SUP SIRIP HIU: APAKAH BENAR BERMANFAAT?
Sup sirip hiu terkenal sebagai hidangan tradisional yang bermula dari kekaisaran Tionghoa. Konon katanya, hidangan ini melambangkan kesejahteraan, kesuksesan dan kemakmuran. Harganya yang mahal membuat sup sirip hiu hanya dapat dinikmati keluarga kaisar saja di zaman dulu. Namun dewasa ini, akses mendapatkan sirip hiu semakin tersedia dan mudah untuk didapatkan. Hal tersebut pun membuat semakin banyak orang yang dapat mengonsumsinya.
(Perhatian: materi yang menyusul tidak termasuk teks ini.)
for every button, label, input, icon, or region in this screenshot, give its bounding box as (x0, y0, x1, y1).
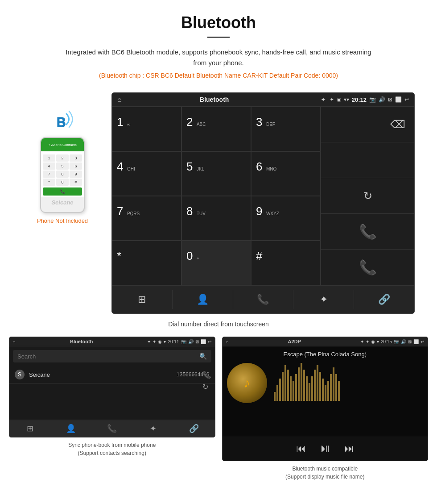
viz-bar-17 (319, 372, 321, 401)
dial-key-6[interactable]: 6 MNO (251, 151, 321, 196)
dial-end-area[interactable]: 📞 (321, 250, 414, 285)
backspace-icon[interactable]: ⌫ (390, 118, 405, 131)
page-title: Bluetooth (9, 13, 428, 32)
dial-key-2[interactable]: 2 ABC (181, 107, 251, 151)
pb-usb-icon: ✦ (147, 339, 151, 344)
dial-key-4[interactable]: 4 GHI (112, 151, 181, 196)
contact-row-seicane[interactable]: S Seicane 13566664466 (9, 366, 215, 383)
music-usb-icon: ✦ (360, 339, 364, 344)
key-letters-4: GHI (127, 167, 135, 171)
music-visualizer (274, 365, 424, 401)
phone-key-8: 8 (56, 171, 69, 178)
phonebook-panel: ⌂ Bluetooth ✦ ✦ ◉ ▾ 20:11 📷 🔊 ⊠ ⬜ ↩ Sear… (9, 337, 215, 481)
music-caption: Bluetooth music compatible (Support disp… (285, 465, 364, 481)
music-home-icon[interactable]: ⌂ (226, 339, 229, 344)
pb-home-icon[interactable]: ⌂ (13, 339, 16, 344)
key-letters-7: PQRS (127, 211, 140, 216)
prev-icon[interactable]: ⏮ (296, 443, 306, 454)
camera-icon[interactable]: 📷 (369, 96, 376, 103)
music-cam-icon: 📷 (394, 339, 399, 344)
dial-key-3[interactable]: 3 DEF (251, 107, 321, 151)
key-letters-8: TUV (197, 211, 206, 216)
pb-status-icons: ✦ ◉ ▾ 20:11 📷 🔊 ⊠ ⬜ ↩ (153, 339, 211, 344)
refresh-side-btn[interactable]: ↻ (202, 383, 211, 391)
music-statusbar: ⌂ A2DP ✦ ✦ ◉ ▾ 20:15 📷 🔊 ⊠ ⬜ ↩ (223, 337, 428, 346)
phone-screen: + Add to Contacts (41, 138, 84, 151)
refresh-icon[interactable]: ↻ (363, 190, 372, 202)
dial-key-1[interactable]: 1 ∞ (112, 107, 181, 151)
search-placeholder-label: Search (17, 353, 36, 360)
dial-key-5[interactable]: 5 JKL (181, 151, 251, 196)
pb-link-btn[interactable]: 🔗 (173, 424, 214, 433)
pb-win-icon: ⬜ (201, 339, 206, 344)
pb-bt-icon: ✦ (153, 339, 156, 344)
dial-key-7[interactable]: 7 PQRS (112, 196, 181, 241)
music-content: Escape (The Pina Colada Song) ♪ (223, 346, 428, 436)
dial-key-0[interactable]: 0 + (181, 241, 251, 285)
location-icon: ◉ (337, 96, 341, 103)
music-title: A2DP (231, 339, 359, 344)
viz-bar-7 (293, 381, 294, 401)
toolbar-calls-btn[interactable]: 📞 (233, 290, 294, 309)
toolbar-contacts-btn[interactable]: 👤 (173, 290, 233, 309)
music-song-title: Escape (The Pina Colada Song) (284, 351, 367, 358)
dial-backspace-area[interactable]: ⌫ (321, 107, 414, 142)
phone-key-6: 6 (70, 162, 82, 170)
viz-bar-23 (335, 374, 337, 401)
title-divider (207, 37, 230, 38)
viz-bar-8 (295, 374, 297, 401)
viz-bar-1 (276, 385, 278, 401)
back-icon[interactable]: ↩ (404, 96, 409, 103)
dial-key-hash[interactable]: # (251, 241, 321, 285)
page-header: Bluetooth Integrated with BC6 Bluetooth … (0, 0, 437, 92)
music-back-icon: ↩ (421, 339, 424, 344)
red-end-icon[interactable]: 📞 (359, 259, 377, 276)
viz-bar-3 (282, 372, 284, 401)
phonebook-search-bar[interactable]: Search 🔍 (13, 350, 211, 362)
toolbar-settings-btn[interactable]: 🔗 (354, 290, 414, 309)
viz-bar-2 (279, 379, 281, 401)
pb-contacts-btn[interactable]: 👤 (50, 424, 91, 433)
dial-key-8[interactable]: 8 TUV (181, 196, 251, 241)
volume-icon[interactable]: 🔊 (379, 96, 385, 103)
key-number-3: 3 (256, 115, 262, 129)
pb-bt-btn[interactable]: ✦ (132, 424, 173, 433)
phone-call-side-btn[interactable]: 📞 (202, 371, 211, 379)
viz-bar-19 (325, 385, 326, 401)
viz-bar-22 (333, 367, 334, 401)
pb-calls-btn[interactable]: 📞 (91, 424, 132, 433)
phone-key-hash: # (70, 179, 82, 186)
dial-refresh-area[interactable]: ↻ (321, 178, 414, 214)
toolbar-bluetooth-btn[interactable]: ✦ (293, 290, 354, 309)
green-call-icon[interactable]: 📞 (359, 223, 377, 240)
music-status-icons: ✦ ◉ ▾ 20:15 📷 🔊 ⊠ ⬜ ↩ (366, 339, 424, 344)
play-pause-icon[interactable]: ⏯ (319, 442, 331, 455)
contact-avatar-s: S (15, 370, 25, 379)
key-number-6: 6 (256, 160, 262, 173)
next-icon[interactable]: ⏭ (344, 443, 354, 454)
phonebook-statusbar: ⌂ Bluetooth ✦ ✦ ◉ ▾ 20:11 📷 🔊 ⊠ ⬜ ↩ (9, 337, 215, 346)
dial-key-9[interactable]: 9 WXYZ (251, 196, 321, 241)
toolbar-dialpad-btn[interactable]: ⊞ (112, 290, 173, 309)
close-icon[interactable]: ⊠ (388, 96, 392, 103)
phonebook-caption: Sync phone-book from mobile phone (Suppo… (68, 441, 156, 457)
window-icon[interactable]: ⬜ (395, 96, 402, 103)
dial-call-area[interactable]: 📞 (321, 214, 414, 250)
svg-text:ʙ: ʙ (56, 112, 66, 131)
music-win-icon: ⬜ (413, 339, 419, 344)
key-number-4: 4 (117, 160, 123, 173)
phone-key-2: 2 (56, 154, 69, 162)
pb-dialpad-btn[interactable]: ⊞ (9, 424, 50, 433)
music-main-content: ♪ (227, 363, 424, 403)
phonebook-side-buttons: 📞 ↻ (202, 371, 211, 391)
seicane-watermark: Seicane (41, 197, 84, 208)
key-number-2: 2 (186, 115, 193, 129)
phone-key-star: * (43, 179, 55, 186)
phone-key-1: 1 (43, 154, 55, 162)
key-number-1: 1 (117, 115, 123, 129)
status-icons: ✦ ◉ ▾▾ 20:12 📷 🔊 ⊠ ⬜ ↩ (330, 96, 409, 103)
viz-bar-20 (327, 381, 329, 401)
status-time: 20:12 (352, 96, 367, 103)
phone-side: ʙ + Add to Contacts 1 2 3 4 5 6 7 (22, 92, 103, 224)
dial-key-star[interactable]: * (112, 241, 181, 285)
Seiring berjalannya waktu, permintaan sirip hiu untuk dikonsumsi terus meningkat, terutama menjelang hari raya Imlek.
Permintaan sirip hiu menjadi salah satu penyebab turunnya populas hiu dari tahun ke tahun. Berdasarkan penelitian yang dilakukan oleh Shark Conservations Team WWF-Indonesia, beberapa restoran dan hotel di Jakarta dapat menghidangkan sekitar 12.633 kilogram sirip hiu, dalam kurun waktu satu tahun. Sedangkan di Kuta, Bali, ditemukan sebanyak 12 restoran dapat menghidangkan sekitar 2.050 kg sirip hiu, dan 756 kg hidangan kepala hiu.
Selain faktor budaya yang mendukung konsumsi sup sirip hiu, terdapat pula banyak anggapan bahwa sup sirip hiu memberikan banyak manfaat bagi kesehatan. Sirip hiu dipercaya dapat meningkatkan kualitas kulit, menurunkan kolesterol, melawan kanker, mencegah gangguan jantung hingga meningkatkan kemampuan seksual. Namun hal ini tidaklah setimpal dengan resiko yang diambil.
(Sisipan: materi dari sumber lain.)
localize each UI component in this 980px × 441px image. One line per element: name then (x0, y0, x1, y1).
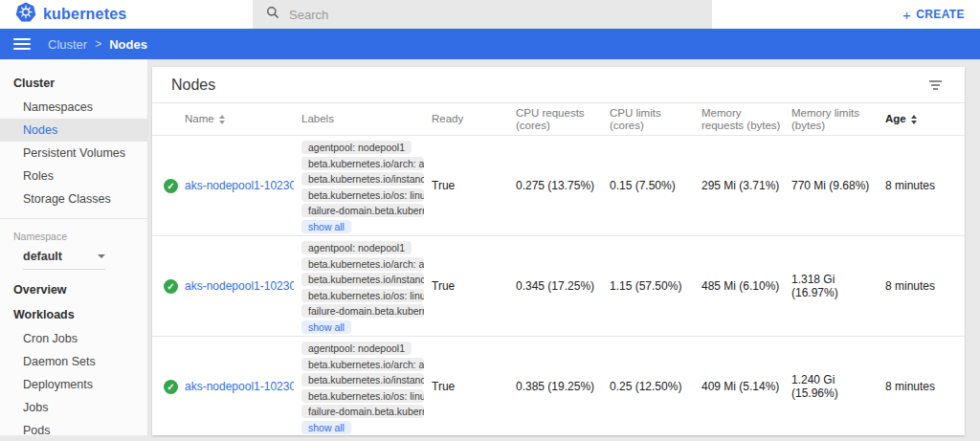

Pertama, kandungan merkuri pada sirip hiu tergolong tinggi. Apa ancaman yang didapatkan konsumen ketika terpapar konsentrasi merkuri yang tinggi? Mengonsumsi merkuri meningkatkan risiko gangguan pada saraf, dan juga menyerang berbagai macam organ tubuh, di antaranya mata, ginjal, dan hati. Selain itu, kadar merkuri jika dikonsumsi oleh ibu hamil akan berisiko mengganggu perkembangkan janin.
Kedua, studi terbaru mengungkapkan bahwa ditemukannya sianobakteri yang merupakan bakteri penghasil kandungan non-proteinogenic amino acid (BMMA). BMMA adalah neurotoksin yang berpotensi memiliki peran dalam berbagai penyakit saraf. Seperti demensia, penyakit parkinson, ALS, maupun Alzheimer. Kehadiran sianobakteri pada hiu diperkirakan muncul karena daerah migrasinya.
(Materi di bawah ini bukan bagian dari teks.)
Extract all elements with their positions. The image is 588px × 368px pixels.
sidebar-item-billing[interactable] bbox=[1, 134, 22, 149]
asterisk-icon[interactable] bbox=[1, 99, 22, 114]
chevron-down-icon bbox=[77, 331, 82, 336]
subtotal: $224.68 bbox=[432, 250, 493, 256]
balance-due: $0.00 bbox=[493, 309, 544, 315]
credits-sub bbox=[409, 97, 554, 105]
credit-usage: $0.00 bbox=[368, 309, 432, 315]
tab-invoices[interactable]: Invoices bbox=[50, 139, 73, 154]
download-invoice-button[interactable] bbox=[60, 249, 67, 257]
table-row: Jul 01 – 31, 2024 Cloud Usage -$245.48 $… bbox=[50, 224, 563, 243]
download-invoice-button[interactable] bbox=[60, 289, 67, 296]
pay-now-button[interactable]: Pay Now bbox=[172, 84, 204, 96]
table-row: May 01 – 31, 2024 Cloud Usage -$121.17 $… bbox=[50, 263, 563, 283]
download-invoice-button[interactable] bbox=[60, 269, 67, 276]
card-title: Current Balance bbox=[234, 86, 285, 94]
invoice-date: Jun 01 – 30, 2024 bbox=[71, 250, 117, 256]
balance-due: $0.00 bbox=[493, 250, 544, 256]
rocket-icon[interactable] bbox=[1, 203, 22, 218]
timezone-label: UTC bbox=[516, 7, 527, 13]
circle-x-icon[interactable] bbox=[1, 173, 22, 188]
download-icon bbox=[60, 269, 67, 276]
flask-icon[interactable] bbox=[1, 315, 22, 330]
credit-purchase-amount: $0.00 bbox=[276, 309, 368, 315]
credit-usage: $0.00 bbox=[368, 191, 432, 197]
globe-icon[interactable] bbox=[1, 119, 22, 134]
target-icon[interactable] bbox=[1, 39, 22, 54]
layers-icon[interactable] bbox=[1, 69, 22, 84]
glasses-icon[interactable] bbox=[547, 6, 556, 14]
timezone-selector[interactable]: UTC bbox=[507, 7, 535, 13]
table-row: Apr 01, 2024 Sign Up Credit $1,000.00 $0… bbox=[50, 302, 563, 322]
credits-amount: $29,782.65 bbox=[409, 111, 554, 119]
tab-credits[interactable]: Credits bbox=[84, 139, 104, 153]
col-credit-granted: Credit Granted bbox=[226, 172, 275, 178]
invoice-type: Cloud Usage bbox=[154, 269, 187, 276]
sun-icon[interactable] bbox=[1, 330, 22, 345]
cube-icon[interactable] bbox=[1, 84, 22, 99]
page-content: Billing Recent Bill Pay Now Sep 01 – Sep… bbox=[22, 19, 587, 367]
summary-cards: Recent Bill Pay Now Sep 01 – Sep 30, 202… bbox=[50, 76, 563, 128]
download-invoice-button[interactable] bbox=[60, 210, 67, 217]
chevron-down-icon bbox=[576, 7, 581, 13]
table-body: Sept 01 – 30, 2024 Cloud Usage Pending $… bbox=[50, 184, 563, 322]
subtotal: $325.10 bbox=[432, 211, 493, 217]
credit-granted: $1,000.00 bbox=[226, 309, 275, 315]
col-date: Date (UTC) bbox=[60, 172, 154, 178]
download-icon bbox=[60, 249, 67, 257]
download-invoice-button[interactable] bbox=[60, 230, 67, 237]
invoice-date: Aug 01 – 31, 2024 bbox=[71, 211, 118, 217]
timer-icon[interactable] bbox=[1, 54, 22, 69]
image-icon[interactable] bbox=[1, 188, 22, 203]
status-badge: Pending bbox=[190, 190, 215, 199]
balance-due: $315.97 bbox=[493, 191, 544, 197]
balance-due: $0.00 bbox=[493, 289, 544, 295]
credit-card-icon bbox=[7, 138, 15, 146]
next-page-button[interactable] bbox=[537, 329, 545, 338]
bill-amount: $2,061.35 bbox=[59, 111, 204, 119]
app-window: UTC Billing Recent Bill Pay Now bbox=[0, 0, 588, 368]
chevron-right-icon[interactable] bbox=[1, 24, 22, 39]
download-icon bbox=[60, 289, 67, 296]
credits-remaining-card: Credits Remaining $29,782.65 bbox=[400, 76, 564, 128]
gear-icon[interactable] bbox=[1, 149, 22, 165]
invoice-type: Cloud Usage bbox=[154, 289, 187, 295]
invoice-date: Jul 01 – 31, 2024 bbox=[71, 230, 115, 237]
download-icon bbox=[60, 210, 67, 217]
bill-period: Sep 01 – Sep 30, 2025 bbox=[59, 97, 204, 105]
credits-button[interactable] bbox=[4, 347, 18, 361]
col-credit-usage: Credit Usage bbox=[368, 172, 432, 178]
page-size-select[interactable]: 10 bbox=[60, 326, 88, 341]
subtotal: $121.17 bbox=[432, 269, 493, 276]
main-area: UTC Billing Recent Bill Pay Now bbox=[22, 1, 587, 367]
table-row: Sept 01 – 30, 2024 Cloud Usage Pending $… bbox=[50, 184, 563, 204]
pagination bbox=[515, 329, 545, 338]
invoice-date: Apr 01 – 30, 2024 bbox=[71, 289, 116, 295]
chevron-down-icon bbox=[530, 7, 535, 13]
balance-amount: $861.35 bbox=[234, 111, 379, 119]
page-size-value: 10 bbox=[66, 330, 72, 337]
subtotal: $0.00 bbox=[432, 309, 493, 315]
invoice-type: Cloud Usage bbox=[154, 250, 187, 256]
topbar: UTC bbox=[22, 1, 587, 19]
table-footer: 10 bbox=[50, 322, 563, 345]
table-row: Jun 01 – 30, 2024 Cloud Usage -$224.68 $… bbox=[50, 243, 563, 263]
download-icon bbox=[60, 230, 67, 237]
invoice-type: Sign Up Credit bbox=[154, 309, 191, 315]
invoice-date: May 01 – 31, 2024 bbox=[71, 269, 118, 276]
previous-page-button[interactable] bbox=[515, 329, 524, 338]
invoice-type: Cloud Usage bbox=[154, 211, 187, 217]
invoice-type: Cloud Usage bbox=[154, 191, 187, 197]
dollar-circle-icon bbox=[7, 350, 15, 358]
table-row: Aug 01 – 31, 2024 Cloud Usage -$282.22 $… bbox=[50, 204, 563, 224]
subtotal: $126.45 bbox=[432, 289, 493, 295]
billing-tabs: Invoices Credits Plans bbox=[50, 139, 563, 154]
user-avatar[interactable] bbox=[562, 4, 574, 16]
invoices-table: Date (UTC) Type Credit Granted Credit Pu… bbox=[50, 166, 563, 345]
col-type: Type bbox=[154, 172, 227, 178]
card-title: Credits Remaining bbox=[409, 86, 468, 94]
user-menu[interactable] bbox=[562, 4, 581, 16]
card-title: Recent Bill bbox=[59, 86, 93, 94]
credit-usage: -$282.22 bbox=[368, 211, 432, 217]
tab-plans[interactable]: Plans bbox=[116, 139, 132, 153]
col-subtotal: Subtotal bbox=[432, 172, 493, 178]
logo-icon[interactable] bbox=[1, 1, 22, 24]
Ketiga, daging hiu mengandung banyak urea. Urea merupakan hasil dari pengolahan protein yang dilakukan oleh ginjal. Jika manusia mengonsumsi kadar urea yang banyak, maka hal tersebut akan meningkatkan kerusakan ginjal bahkan dapat menyebabkan gagal ginjal.
Setelah kita tilik kembali, mengkonsumsi hiu tidak sebanding dengan banyaknya risiko yang diambil. Selain menyebabkan berbagai penyakit yang dapat membahayakan tubuh, mengonsumsi hiu secara terus menerus dapat mengakibatkan penurunan populasi hiu secara drastis. Kepunahan menjadi momok ancaman yang nyata bagi hiu, dan kepunahan hiu mampu menyebabkan terganggunya rantai makanan serta keseimbangan ekosistem laut.